*** RECORDS PROVIDED Section Begins ***

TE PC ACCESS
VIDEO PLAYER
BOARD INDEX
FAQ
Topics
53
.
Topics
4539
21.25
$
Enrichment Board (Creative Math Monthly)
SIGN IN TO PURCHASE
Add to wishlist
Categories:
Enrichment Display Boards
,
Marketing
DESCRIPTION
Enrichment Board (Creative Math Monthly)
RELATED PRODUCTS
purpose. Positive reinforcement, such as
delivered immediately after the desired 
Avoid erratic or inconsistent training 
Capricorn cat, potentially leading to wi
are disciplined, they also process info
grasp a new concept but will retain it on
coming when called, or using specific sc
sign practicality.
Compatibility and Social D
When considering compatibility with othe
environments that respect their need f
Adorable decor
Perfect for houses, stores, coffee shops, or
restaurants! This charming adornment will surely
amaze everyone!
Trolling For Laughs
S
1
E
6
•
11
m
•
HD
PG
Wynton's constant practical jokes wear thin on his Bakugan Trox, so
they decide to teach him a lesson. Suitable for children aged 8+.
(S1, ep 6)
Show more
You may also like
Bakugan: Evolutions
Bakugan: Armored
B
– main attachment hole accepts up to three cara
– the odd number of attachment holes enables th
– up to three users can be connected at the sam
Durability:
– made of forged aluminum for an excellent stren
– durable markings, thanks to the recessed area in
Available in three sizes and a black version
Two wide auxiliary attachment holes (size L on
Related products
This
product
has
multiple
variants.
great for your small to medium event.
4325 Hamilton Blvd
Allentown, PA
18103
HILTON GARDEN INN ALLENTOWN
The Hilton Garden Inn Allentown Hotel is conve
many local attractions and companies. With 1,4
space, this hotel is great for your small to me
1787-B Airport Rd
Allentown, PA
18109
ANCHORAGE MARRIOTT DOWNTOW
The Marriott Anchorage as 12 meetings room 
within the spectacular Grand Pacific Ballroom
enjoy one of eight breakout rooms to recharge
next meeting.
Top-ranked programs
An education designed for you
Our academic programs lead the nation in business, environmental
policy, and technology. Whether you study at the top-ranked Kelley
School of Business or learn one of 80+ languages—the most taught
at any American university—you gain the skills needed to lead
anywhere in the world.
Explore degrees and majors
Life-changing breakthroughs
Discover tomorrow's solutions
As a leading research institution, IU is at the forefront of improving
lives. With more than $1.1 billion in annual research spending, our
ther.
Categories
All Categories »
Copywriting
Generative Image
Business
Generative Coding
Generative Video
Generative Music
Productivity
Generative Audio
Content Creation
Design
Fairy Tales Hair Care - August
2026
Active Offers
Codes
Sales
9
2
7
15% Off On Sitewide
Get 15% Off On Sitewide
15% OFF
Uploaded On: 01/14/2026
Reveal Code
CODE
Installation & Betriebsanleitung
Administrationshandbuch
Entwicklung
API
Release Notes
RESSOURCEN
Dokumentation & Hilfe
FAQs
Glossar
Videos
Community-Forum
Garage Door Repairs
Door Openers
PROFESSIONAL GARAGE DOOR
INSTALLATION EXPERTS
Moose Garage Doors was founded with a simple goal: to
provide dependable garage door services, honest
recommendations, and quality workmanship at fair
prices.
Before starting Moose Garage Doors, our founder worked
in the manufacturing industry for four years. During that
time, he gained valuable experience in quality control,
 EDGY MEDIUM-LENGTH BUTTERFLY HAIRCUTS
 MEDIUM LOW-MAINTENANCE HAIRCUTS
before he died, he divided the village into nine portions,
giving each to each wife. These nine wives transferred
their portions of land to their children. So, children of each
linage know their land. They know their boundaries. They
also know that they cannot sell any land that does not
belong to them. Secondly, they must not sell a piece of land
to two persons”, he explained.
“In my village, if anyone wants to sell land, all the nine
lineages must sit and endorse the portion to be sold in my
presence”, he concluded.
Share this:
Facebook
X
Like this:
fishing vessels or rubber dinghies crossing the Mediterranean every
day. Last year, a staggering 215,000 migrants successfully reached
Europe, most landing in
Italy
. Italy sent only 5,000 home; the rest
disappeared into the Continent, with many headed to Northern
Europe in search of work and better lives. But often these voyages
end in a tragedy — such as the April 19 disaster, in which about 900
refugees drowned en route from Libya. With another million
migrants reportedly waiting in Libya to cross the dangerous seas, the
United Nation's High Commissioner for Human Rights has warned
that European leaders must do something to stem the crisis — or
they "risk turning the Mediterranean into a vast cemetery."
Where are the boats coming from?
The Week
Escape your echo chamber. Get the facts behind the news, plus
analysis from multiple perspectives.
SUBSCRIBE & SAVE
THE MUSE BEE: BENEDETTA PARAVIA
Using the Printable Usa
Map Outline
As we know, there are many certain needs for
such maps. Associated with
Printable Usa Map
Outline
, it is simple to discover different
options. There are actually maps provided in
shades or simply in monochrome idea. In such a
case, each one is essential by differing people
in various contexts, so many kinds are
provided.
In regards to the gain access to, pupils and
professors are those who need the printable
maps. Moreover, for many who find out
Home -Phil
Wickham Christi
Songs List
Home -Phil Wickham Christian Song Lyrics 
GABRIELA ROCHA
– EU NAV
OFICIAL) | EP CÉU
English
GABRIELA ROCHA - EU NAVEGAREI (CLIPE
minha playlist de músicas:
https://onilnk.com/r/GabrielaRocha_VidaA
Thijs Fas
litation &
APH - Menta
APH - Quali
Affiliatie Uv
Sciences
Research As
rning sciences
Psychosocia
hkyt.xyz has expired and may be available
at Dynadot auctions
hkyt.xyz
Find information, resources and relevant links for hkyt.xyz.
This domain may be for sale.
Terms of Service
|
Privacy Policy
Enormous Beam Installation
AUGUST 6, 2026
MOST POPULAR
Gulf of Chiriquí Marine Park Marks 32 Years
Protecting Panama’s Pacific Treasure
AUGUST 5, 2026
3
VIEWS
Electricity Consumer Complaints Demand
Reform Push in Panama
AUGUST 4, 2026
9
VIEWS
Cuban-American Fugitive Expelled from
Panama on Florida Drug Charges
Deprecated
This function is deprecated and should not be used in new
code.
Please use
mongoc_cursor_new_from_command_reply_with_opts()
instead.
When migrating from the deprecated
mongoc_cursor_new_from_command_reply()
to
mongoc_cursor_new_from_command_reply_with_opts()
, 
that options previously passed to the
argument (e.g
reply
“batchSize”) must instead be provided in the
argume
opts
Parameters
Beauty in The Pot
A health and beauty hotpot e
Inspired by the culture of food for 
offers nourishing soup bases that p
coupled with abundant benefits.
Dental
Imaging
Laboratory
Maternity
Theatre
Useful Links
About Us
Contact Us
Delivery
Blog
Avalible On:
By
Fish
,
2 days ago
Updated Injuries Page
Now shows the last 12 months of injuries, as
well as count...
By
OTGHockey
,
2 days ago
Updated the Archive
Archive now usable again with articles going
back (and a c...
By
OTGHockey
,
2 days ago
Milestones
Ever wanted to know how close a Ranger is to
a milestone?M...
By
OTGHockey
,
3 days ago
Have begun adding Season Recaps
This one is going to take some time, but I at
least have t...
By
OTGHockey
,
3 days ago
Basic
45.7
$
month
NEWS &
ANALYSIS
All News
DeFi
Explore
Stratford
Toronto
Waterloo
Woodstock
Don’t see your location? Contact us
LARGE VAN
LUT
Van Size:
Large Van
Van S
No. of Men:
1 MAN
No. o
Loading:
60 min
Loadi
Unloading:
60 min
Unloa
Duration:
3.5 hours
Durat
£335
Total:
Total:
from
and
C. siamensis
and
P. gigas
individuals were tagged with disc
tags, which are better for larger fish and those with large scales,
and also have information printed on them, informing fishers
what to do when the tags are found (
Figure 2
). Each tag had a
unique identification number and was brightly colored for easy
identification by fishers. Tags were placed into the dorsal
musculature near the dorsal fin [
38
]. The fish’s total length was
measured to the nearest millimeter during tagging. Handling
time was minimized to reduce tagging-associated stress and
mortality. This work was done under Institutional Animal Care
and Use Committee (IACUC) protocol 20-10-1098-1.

*** RECORDS PROVIDED Section Ends ***

> **WHAT YOU ARE ASKED TO DO**: Please retype every entry above exactly as it stands.

> **ANSWER TO THIS PROBLEM**:
TE PC ACCESS
VIDEO PLAYER
BOARD INDEX
FAQ
Topics
53
.
Topics
4539
21.25
$
Enrichment Board (Creative Math Monthly)
SIGN IN TO PURCHASE
Add to wishlist
Categories:
Enrichment Display Boards
,
Marketing
DESCRIPTION
Enrichment Board (Creative Math Monthly)
RELATED PRODUCTS
purpose. Positive reinforcement, such as
delivered immediately after the desired 
Avoid erratic or inconsistent training 
Capricorn cat, potentially leading to wi
are disciplined, they also process info
grasp a new concept but will retain it on
coming when called, or using specific sc
sign practicality.
Compatibility and Social D
When considering compatibility with othe
environments that respect their need f
Adorable decor
Perfect for houses, stores, coffee shops, or
restaurants! This charming adornment will surely
amaze everyone!
Trolling For Laughs
S
1
E
6
•
11
m
•
HD
PG
Wynton's constant practical jokes wear thin on his Bakugan Trox, so
they decide to teach him a lesson. Suitable for children aged 8+.
(S1, ep 6)
Show more
You may also like
Bakugan: Evolutions
Bakugan: Armored
B
– main attachment hole accepts up to three cara
– the odd number of attachment holes enables th
– up to three users can be connected at the sam
Durability:
– made of forged aluminum for an excellent stren
– durable markings, thanks to the recessed area in
Available in three sizes and a black version
Two wide auxiliary attachment holes (size L on
Related products
This
product
has
multiple
variants.
great for your small to medium event.
4325 Hamilton Blvd
Allentown, PA
18103
HILTON GARDEN INN ALLENTOWN
The Hilton Garden Inn Allentown Hotel is conve
many local attractions and companies. With 1,4
space, this hotel is great for your small to me
1787-B Airport Rd
Allentown, PA
18109
ANCHORAGE MARRIOTT DOWNTOW
The Marriott Anchorage as 12 meetings room 
within the spectacular Grand Pacific Ballroom
enjoy one of eight breakout rooms to recharge
next meeting.
Top-ranked programs
An education designed for you
Our academic programs lead the nation in business, environmental
policy, and technology. Whether you study at the top-ranked Kelley
School of Business or learn one of 80+ languages—the most taught
at any American university—you gain the skills needed to lead
anywhere in the world.
Explore degrees and majors
Life-changing breakthroughs
Discover tomorrow's solutions
As a leading research institution, IU is at the forefront of improving
lives. With more than $1.1 billion in annual research spending, our
ther.
Categories
All Categories »
Copywriting
Generative Image
Business
Generative Coding
Generative Video
Generative Music
Productivity
Generative Audio
Content Creation
Design
Fairy Tales Hair Care - August
2026
Active Offers
Codes
Sales
9
2
7
15% Off On Sitewide
Get 15% Off On Sitewide
15% OFF
Uploaded On: 01/14/2026
Reveal Code
CODE
Installation & Betriebsanleitung
Administrationshandbuch
Entwicklung
API
Release Notes
RESSOURCEN
Dokumentation & Hilfe
FAQs
Glossar
Videos
Community-Forum
Garage Door Repairs
Door Openers
PROFESSIONAL GARAGE DOOR
INSTALLATION EXPERTS
Moose Garage Doors was founded with a simple goal: to
provide dependable garage door services, honest
recommendations, and quality workmanship at fair
prices.
Before starting Moose Garage Doors, our founder worked
in the manufacturing industry for four years. During that
time, he gained valuable experience in quality control,
 EDGY MEDIUM-LENGTH BUTTERFLY HAIRCUTS
 MEDIUM LOW-MAINTENANCE HAIRCUTS
before he died, he divided the village into nine portions,
giving each to each wife. These nine wives transferred
their portions of land to their children. So, children of each
linage know their land. They know their boundaries. They
also know that they cannot sell any land that does not
belong to them. Secondly, they must not sell a piece of land
to two persons”, he explained.
“In my village, if anyone wants to sell land, all the nine
lineages must sit and endorse the portion to be sold in my
presence”, he concluded.
Share this:
Facebook
X
Like this:
fishing vessels or rubber dinghies crossing the Mediterranean every
day. Last year, a staggering 215,000 migrants successfully reached
Europe, most landing in
Italy
. Italy sent only 5,000 home; the rest
disappeared into the Continent, with many headed to Northern
Europe in search of work and better lives. But often these voyages
end in a tragedy — such as the April 19 disaster, in which about 900
refugees drowned en route from Libya. With another million
migrants reportedly waiting in Libya to cross the dangerous seas, the
United Nation's High Commissioner for Human Rights has warned
that European leaders must do something to stem the crisis — or
they "risk turning the Mediterranean into a vast cemetery."
Where are the boats coming from?
The Week
Escape your echo chamber. Get the facts behind the news, plus
analysis from multiple perspectives.
SUBSCRIBE & SAVE
THE MUSE BEE: BENEDETTA PARAVIA
Using the Printable Usa
Map Outline
As we know, there are many certain needs for
such maps. Associated with
Printable Usa Map
Outline
, it is simple to discover different
options. There are actually maps provided in
shades or simply in monochrome idea. In such a
case, each one is essential by differing people
in various contexts, so many kinds are
provided.
In regards to the gain access to, pupils and
professors are those who need the printable
maps. Moreover, for many who find out
Home -Phil
Wickham Christi
Songs List
Home -Phil Wickham Christian Song Lyrics 
GABRIELA ROCHA
– EU NAV
OFICIAL) | EP CÉU
English
GABRIELA ROCHA - EU NAVEGAREI (CLIPE
minha playlist de músicas:
https://onilnk.com/r/GabrielaRocha_VidaA
Thijs Fas
litation &
APH - Menta
APH - Quali
Affiliatie Uv
Sciences
Research As
rning sciences
Psychosocia
hkyt.xyz has expired and may be available
at Dynadot auctions
hkyt.xyz
Find information, resources and relevant links for hkyt.xyz.
This domain may be for sale.
Terms of Service
|
Privacy Policy
Enormous Beam Installation
AUGUST 6, 2026
MOST POPULAR
Gulf of Chiriquí Marine Park Marks 32 Years
Protecting Panama’s Pacific Treasure
AUGUST 5, 2026
3
VIEWS
Electricity Consumer Complaints Demand
Reform Push in Panama
AUGUST 4, 2026
9
VIEWS
Cuban-American Fugitive Expelled from
Panama on Florida Drug Charges
Deprecated
This function is deprecated and should not be used in new
code.
Please use
mongoc_cursor_new_from_command_reply_with_opts()
instead.
When migrating from the deprecated
mongoc_cursor_new_from_command_reply()
to
mongoc_cursor_new_from_command_reply_with_opts()
, 
that options previously passed to the
argument (e.g
reply
“batchSize”) must instead be provided in the
argume
opts
Parameters
Beauty in The Pot
A health and beauty hotpot e
Inspired by the culture of food for 
offers nourishing soup bases that p
coupled with abundant benefits.
Dental
Imaging
Laboratory
Maternity
Theatre
Useful Links
About Us
Contact Us
Delivery
Blog
Avalible On:
By
Fish
,
2 days ago
Updated Injuries Page
Now shows the last 12 months of injuries, as
well as count...
By
OTGHockey
,
2 days ago
Updated the Archive
Archive now usable again with articles going
back (and a c...
By
OTGHockey
,
2 days ago
Milestones
Ever wanted to know how close a Ranger is to
a milestone?M...
By
OTGHockey
,
3 days ago
Have begun adding Season Recaps
This one is going to take some time, but I at
least have t...
By
OTGHockey
,
3 days ago
Basic
45.7
$
month
NEWS &
ANALYSIS
All News
DeFi
Explore
Stratford
Toronto
Waterloo
Woodstock
Don’t see your location? Contact us
LARGE VAN
LUT
Van Size:
Large Van
Van S
No. of Men:
1 MAN
No. o
Loading:
60 min
Loadi
Unloading:
60 min
Unloa
Duration:
3.5 hours
Durat
£335
Total:
Total:
from
and
C. siamensis
and
P. gigas
individuals were tagged with disc
tags, which are better for larger fish and those with large scales,
and also have information printed on them, informing fishers
what to do when the tags are found (
Figure 2
). Each tag had a
unique identification number and was brightly colored for easy
identification by fishers. Tags were placed into the dorsal
musculature near the dorsal fin [
38
]. The fish’s total length was
measured to the nearest millimeter during tagging. Handling
time was minimized to reduce tagging-associated stress and
mortality. This work was done under Institutional Animal Care
and Use Committee (IACUC) protocol 20-10-1098-1.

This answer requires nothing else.